**RAW DATA:**
*** Begin section ***

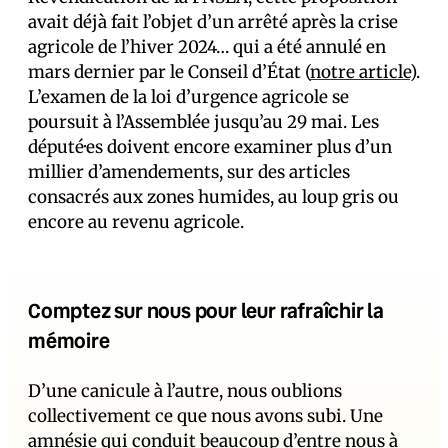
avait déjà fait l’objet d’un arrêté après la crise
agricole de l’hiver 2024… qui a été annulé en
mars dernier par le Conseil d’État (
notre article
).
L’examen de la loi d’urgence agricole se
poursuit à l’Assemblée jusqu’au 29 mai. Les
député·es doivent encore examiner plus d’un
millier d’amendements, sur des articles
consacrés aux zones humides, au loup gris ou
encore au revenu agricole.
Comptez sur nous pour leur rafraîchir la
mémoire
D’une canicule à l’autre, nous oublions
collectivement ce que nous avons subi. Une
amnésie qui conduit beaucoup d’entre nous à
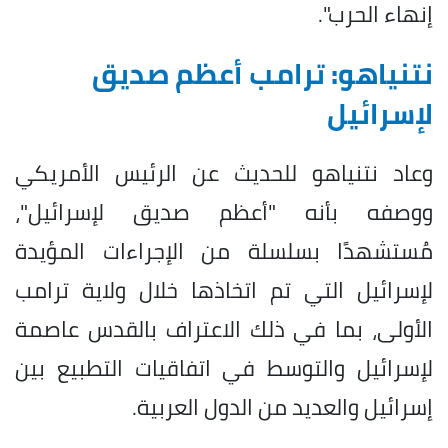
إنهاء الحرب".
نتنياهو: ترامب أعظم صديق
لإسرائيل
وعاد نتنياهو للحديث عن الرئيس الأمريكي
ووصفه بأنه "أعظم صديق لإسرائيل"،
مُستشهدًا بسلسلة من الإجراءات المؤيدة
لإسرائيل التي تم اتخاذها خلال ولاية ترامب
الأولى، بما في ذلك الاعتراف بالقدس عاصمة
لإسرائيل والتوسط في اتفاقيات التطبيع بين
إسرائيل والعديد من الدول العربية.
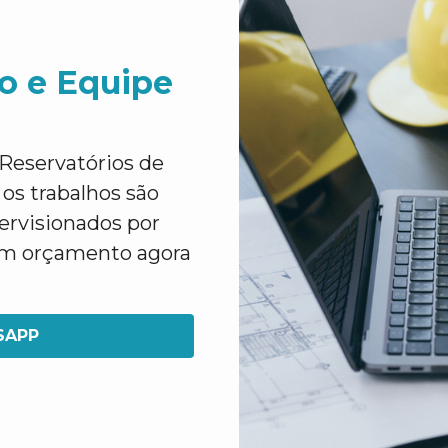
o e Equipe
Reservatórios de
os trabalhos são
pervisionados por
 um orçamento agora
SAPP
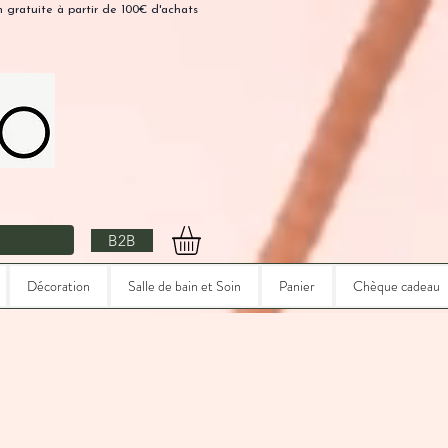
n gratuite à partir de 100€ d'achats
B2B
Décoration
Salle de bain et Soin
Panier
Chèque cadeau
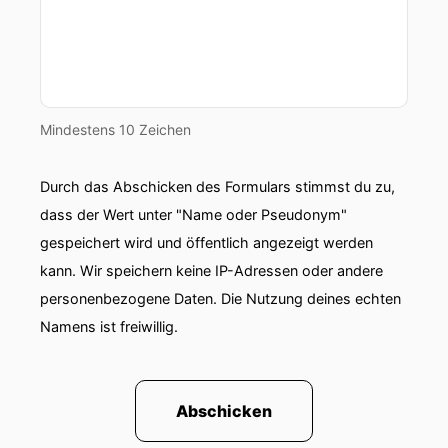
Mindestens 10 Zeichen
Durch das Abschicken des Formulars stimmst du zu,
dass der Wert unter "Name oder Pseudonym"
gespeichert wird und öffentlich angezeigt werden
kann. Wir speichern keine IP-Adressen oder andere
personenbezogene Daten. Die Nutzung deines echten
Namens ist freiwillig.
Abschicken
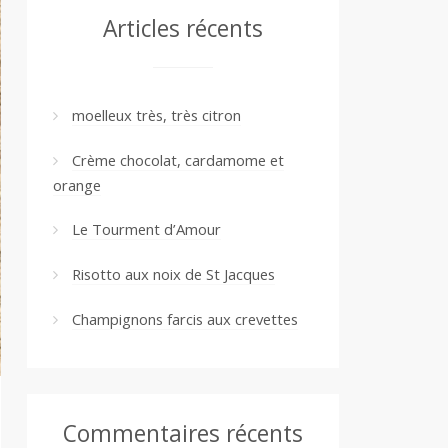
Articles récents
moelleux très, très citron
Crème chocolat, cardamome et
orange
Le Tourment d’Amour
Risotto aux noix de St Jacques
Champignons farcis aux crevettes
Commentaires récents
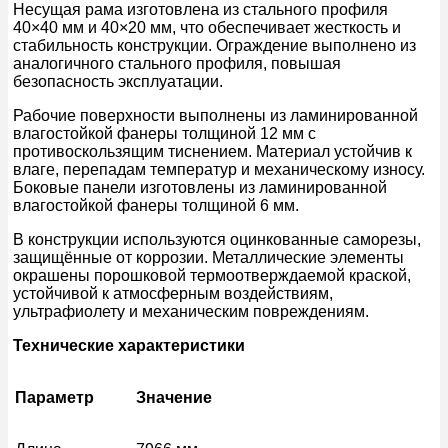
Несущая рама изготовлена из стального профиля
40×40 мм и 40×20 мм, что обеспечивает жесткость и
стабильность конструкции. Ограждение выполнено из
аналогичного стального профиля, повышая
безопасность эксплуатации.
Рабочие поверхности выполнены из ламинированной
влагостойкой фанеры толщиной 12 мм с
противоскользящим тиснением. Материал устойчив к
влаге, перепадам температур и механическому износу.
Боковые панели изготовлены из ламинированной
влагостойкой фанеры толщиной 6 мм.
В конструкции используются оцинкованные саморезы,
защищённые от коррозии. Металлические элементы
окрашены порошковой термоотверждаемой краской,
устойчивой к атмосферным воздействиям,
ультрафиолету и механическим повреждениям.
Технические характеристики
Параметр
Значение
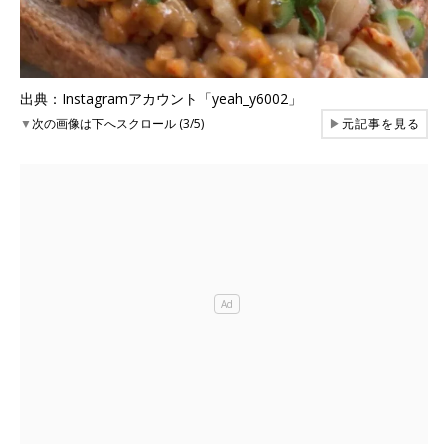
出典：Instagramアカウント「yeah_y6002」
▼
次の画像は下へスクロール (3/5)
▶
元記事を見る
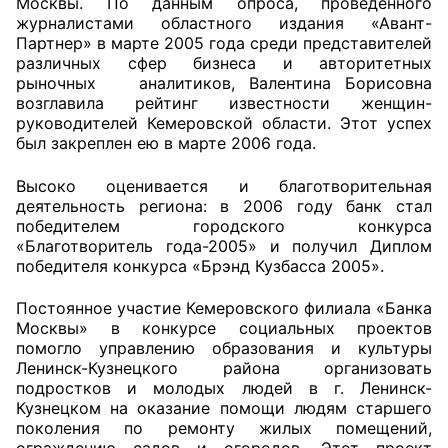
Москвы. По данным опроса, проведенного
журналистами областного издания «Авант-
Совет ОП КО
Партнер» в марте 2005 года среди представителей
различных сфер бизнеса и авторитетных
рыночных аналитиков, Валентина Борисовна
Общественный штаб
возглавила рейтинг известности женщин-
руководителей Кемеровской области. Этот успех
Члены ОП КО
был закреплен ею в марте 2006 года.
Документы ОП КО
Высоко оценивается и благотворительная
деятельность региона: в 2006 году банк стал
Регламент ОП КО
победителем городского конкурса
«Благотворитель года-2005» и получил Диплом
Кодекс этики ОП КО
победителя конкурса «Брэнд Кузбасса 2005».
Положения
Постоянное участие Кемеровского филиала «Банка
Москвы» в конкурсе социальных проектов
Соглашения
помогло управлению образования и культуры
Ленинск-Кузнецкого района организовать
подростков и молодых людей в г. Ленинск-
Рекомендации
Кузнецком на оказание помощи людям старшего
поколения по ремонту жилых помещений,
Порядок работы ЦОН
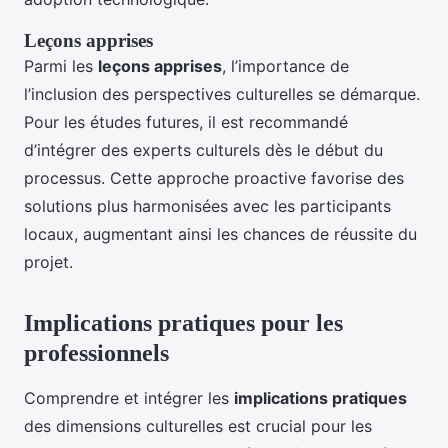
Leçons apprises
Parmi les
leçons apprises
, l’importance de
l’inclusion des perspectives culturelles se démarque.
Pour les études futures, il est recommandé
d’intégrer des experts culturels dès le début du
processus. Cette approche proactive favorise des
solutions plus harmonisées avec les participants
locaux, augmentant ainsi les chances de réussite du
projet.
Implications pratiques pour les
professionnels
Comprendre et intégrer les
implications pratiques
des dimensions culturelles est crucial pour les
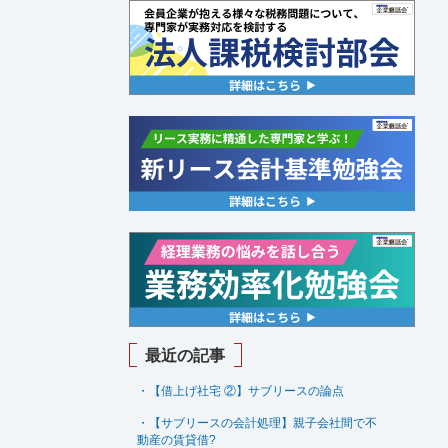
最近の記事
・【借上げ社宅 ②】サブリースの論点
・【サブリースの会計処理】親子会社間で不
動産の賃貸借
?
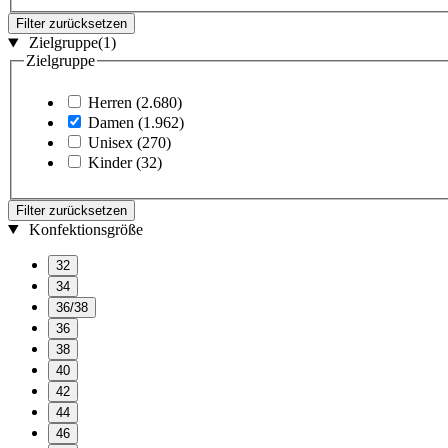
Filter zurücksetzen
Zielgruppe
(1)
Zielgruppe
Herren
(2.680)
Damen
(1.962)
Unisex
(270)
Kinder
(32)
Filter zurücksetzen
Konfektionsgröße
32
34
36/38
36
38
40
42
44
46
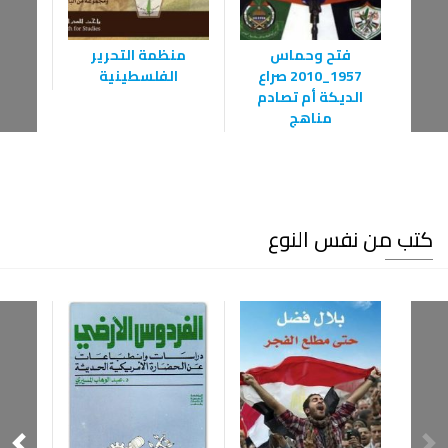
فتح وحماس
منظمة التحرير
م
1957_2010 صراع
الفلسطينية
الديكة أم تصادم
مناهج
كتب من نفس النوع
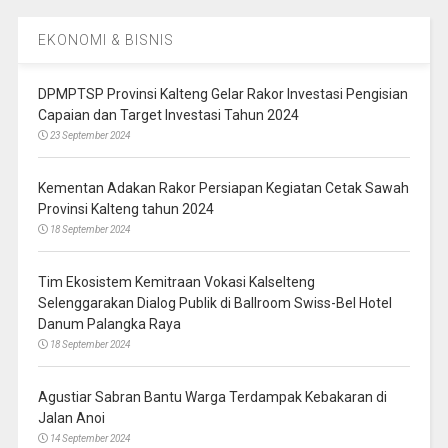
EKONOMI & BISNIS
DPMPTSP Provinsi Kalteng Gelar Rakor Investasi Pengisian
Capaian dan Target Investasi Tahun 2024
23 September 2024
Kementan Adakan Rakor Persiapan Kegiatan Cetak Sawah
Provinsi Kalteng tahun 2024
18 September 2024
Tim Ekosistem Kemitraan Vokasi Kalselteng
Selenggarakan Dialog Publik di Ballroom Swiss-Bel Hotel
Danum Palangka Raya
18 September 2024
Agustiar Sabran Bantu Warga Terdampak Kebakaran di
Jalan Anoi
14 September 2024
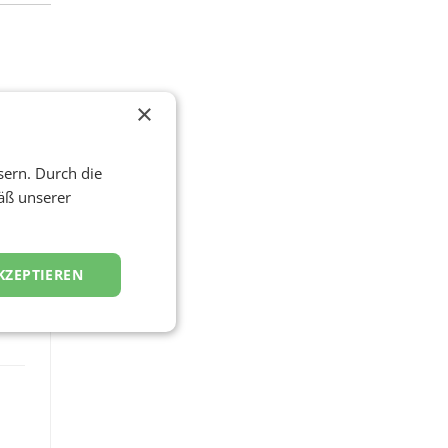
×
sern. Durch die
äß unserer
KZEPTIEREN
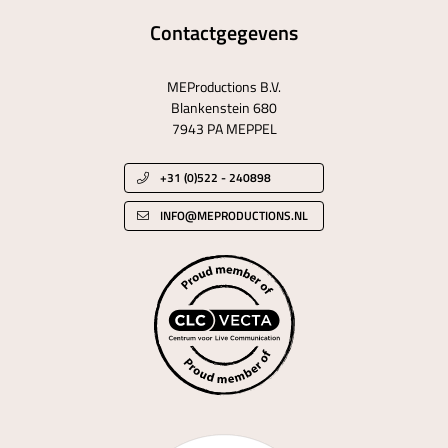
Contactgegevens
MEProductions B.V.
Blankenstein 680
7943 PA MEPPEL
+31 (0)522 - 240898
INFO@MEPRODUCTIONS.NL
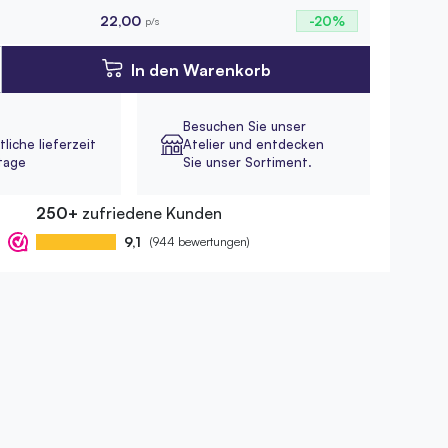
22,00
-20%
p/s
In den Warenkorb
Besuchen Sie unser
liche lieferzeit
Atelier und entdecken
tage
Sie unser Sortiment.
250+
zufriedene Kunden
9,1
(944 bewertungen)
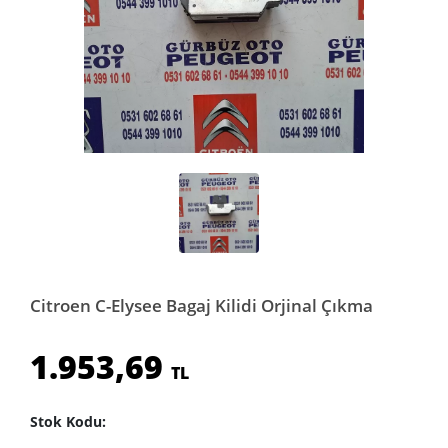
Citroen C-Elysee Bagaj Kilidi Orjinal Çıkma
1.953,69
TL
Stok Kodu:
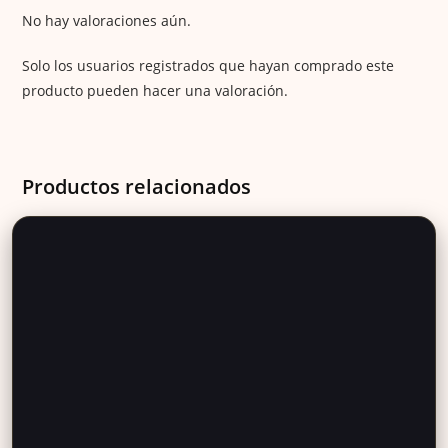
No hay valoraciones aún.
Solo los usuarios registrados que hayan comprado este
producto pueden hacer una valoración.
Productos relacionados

*** End section ***

**BRIEF:** Copy out every line of the listing that contains the string "конструкции".

**SOLUTION FOR THIS EXERCISE:**
стабильность конструкции. Ограждение выполнено из
В конструкции используются оцинкованные саморезы,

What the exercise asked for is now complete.